INVASION OF PRIVACY. "Security" cameras are located in malls, stores, offices, airports, train stations, parking lots, and increasingly at intersections and street corners. Webcams capture bathers on South Beach Miami and tourists at the Empire State Building. Governments and law enforcement agencies monitor automotive traffic by remote video, and individuals set up cameras in their homes to act as motion sensors, or to engage in surveillance of cheating spouses, belligerent children, or domestic employees.
The same gap in the law that permits all of this, would permit a person to intercept a wireless transmission of the video portion of surveillance.

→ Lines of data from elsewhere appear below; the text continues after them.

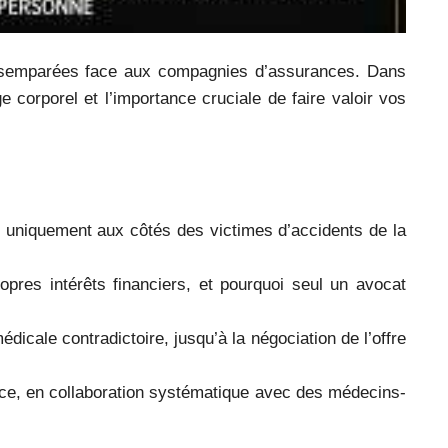
désemparées face aux compagnies d’assurances. Dans
 corporel et l’importance cruciale de faire valoir vos
nt uniquement aux côtés des victimes d’accidents de la
pres intérêts financiers, et pourquoi seul un avocat
édicale contradictoire, jusqu’à la négociation de l’offre
nce, en collaboration systématique avec des médecins-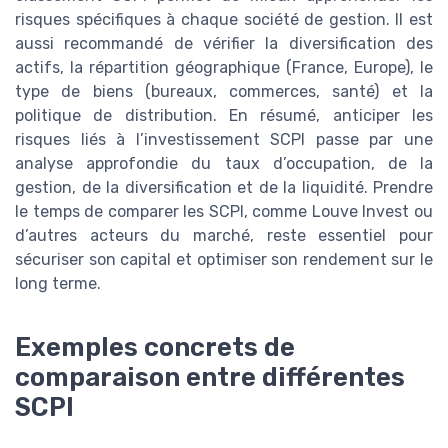
risques spécifiques à chaque société de gestion. Il est
aussi recommandé de vérifier la diversification des
actifs, la répartition géographique (France, Europe), le
type de biens (bureaux, commerces, santé) et la
politique de distribution. En résumé, anticiper les
risques liés à l’investissement SCPI passe par une
analyse approfondie du taux d’occupation, de la
gestion, de la diversification et de la liquidité. Prendre
le temps de comparer les SCPI, comme Louve Invest ou
d’autres acteurs du marché, reste essentiel pour
sécuriser son capital et optimiser son rendement sur le
long terme.
Exemples concrets de
comparaison entre différentes
SCPI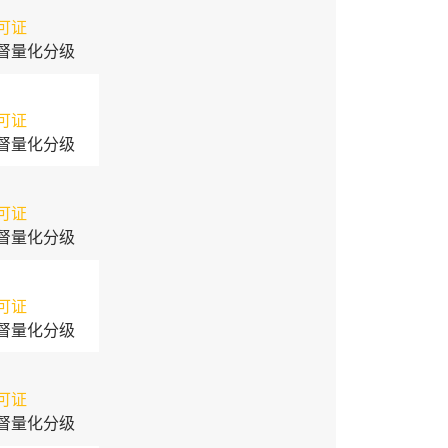
可证
督量化分级
可证
督量化分级
可证
督量化分级
可证
督量化分级
可证
督量化分级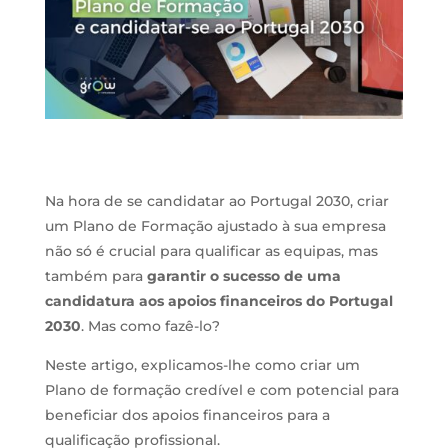
Na hora de se candidatar ao Portugal 2030, criar
um Plano de Formação ajustado à sua empresa
não só é crucial para qualificar as equipas, mas
também para
garantir o sucesso de uma
candidatura aos apoios financeiros do Portugal
2030
. Mas como fazê-lo?
Neste artigo, explicamos-lhe como criar um
Plano de formação credível e com potencial para
beneficiar dos apoios financeiros para a
qualificação profissional.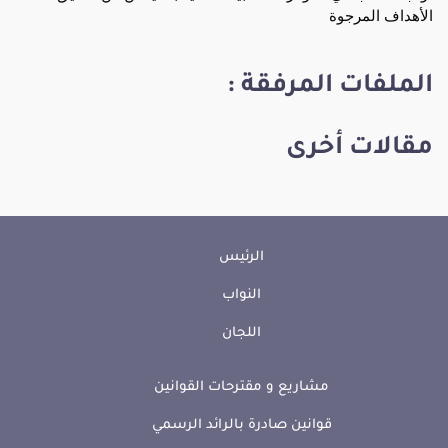
الأهداف المرجوة
الملفات المرفقة :
مقالات أخرى
الرئيس
النواب
اللجان
مشاريع و مقترحات القوانين
قوانين صادرة بالرائد الرسمي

That's not say there's no legal risk for the interceptor; such activity could give rise to a cause of action for "invasion of privacy." A court considering such a privacy suit would have to determine whether the target of the surveillance had a subjective expectation of privacy in the place they were recorded, and whether that expectation is reasonable. Where an employer is using a camera to record employee's activities, it may be difficult to establish either or both of these prongs.
More difficult is the family that places a camera in the house to record the activities of a nanny, and find their own activities surreptitiously broadcast over the Internet -- hoist by their own petard! Of course, while they expected some intrusion into their privacy, they never expected that the 900 Mhz camera would permit others to peer inside their home. Applying the original cordless phone analogy, the ignorance defense would likely be unavailing.
Congress and state legislatures should take up the challenge and extend the scope of Title III to cover the "interception" of video broadcasts. This would permit camera use to continue, but outlaw things like someone trying to tap into the video portion of, for example, the McVeigh execution, and protect owners of wireless webcams from police and hacker interference, with little cost to society. It's a small step for privacy, but a necessary one.
Now if we could only do something about those pesky red light cameras.
SecurityFocus Online columnist Mark D. Rasch, J.D., is an independent computer security and privacy consultant in Bethesda, Maryland, and a former attorney with the U.S. Department of Justice Computer Crime Unit.